Over the last year, I have become more familiar with Tiago Forte’s work which he calls “Building a Second Brain”. For a long time, I have used technology to make notes, record meeting minutes, and save ideas, but none of it is in order of any useful benefit other than someone asking me if something was ever discussed somewhere. What strikes me about the second brain idea is that you can use it as a personal repository for storing ideas. A note on the front of the book says, “a proven method to organise your digital life and unlock your creative potential”. I haven’t finished reading the book yet, but from what I have read and seen of Tiago’s work over the last year, it is well worth purchasing.
Ideas are not things that will come to you in a time of need. They typically won’t come when you sit down to start typing on the keyboard. Ideas need to be found, written down, thought about, written about more, and then when needed, you can be ready to write what you learn.
The most significant part is consistently recording my ideas and making notes about what I do each day and interact with.
Find a Time Each Day to Write
One thing that helps me in other areas of my life is consistency. I’m not the type who can fit in something because there’s a gap in my schedule. I tend to work better when I schedule something beforehand and typically when I am consistent with the timing of it.
For me, I think the best time would be early morning to write when the family are still asleep and there are no distractions from phone calls and other goings on in the world.
One challenge of early mornings is waking up tired. Waking up earlier requires getting to bed at a good time. Getting to bed at a good time requires I change what I normally do in the evening and try to break that habit.

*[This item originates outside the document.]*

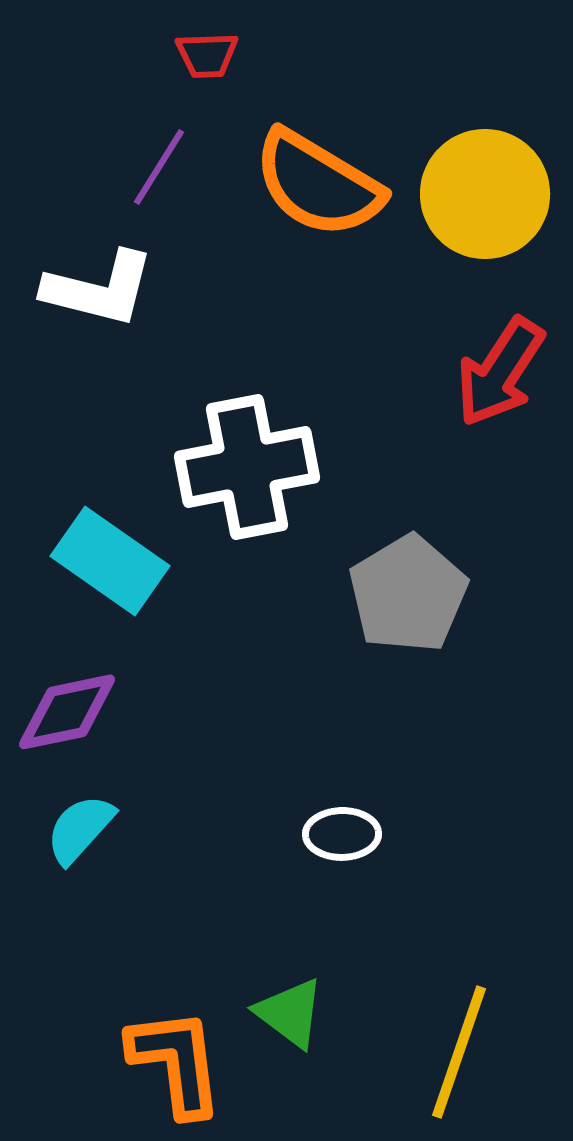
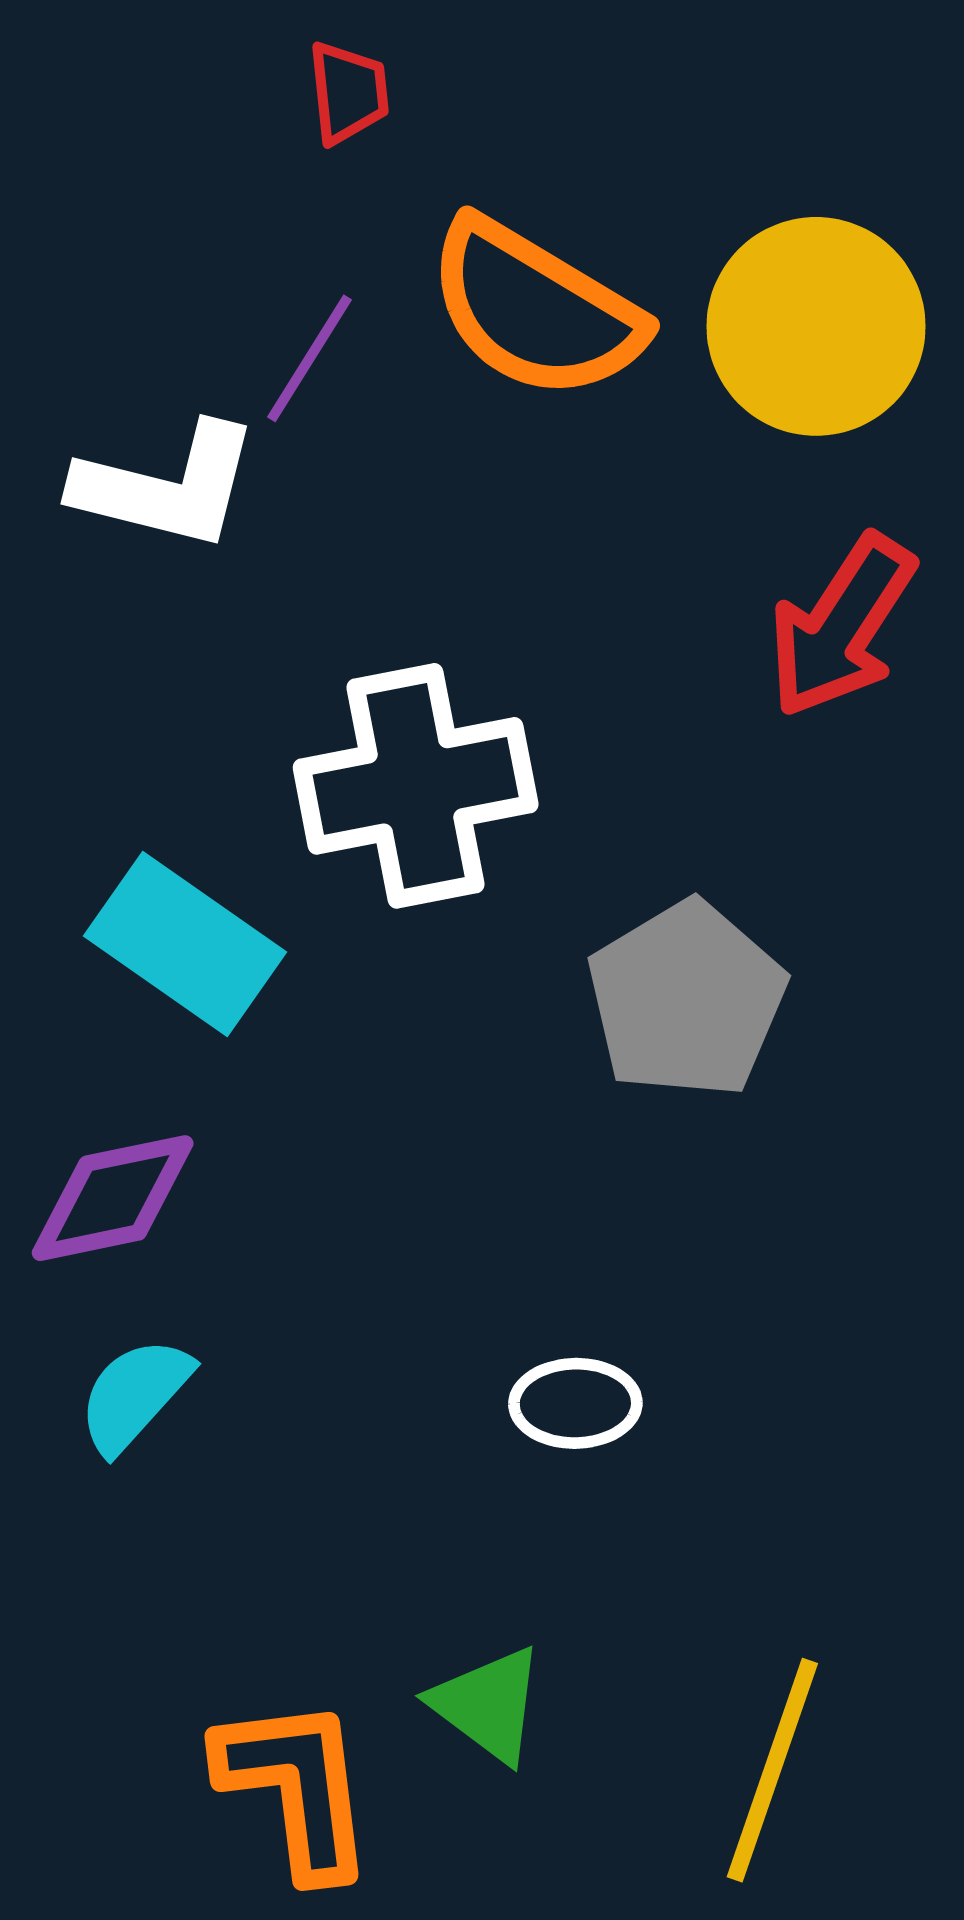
red trapezoid: (207, 55) -> (348, 93), turned -94
purple line: (159, 167) -> (310, 358), moved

One thing I have found helpful is a Mac and iPhone app called Streaks. I added a few things to track daily, such as working on my personal projects, writing 1,000 words, studying, walking, etc. Some of those are tracked automatically, but others, like journalling and writing, require that I log them. I’m on day 11 of a writing streak which is good for me. Today was one of those days where I would skip it, but I decided I wanted to keep the streak going. I aim to reach New Year’s Eve, having written 6,000 words per week.

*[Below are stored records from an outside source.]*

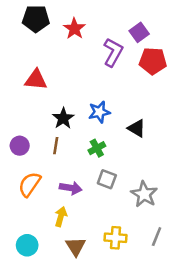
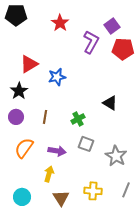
black pentagon: (36, 19) -> (16, 15), moved
red triangle: (36, 80) -> (29, 64), turned -36
blue star: (99, 112) -> (57, 77), moved
black star: (63, 118) -> (19, 91), moved

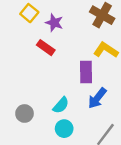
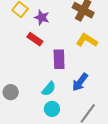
purple rectangle: (86, 72) -> (59, 59), moved
gray circle: (25, 113) -> (11, 92), moved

Choosing What to Write About
In the first 11 days of my 11-day streak, I have just written with little planning beforehand. I have spent more time than previous attempts at coming up with ideas but haven’t put much organisation beyond that. What I plan to do after another week or so of writing is to start putting a writing plan together. I want to write with more purpose, such as creating an eBook on SwiftUI and iOS app development. When I plan that out, I will have an actual goal to work towards. Writing 1,000 words per day will be the vehicle that helps me reach my goals.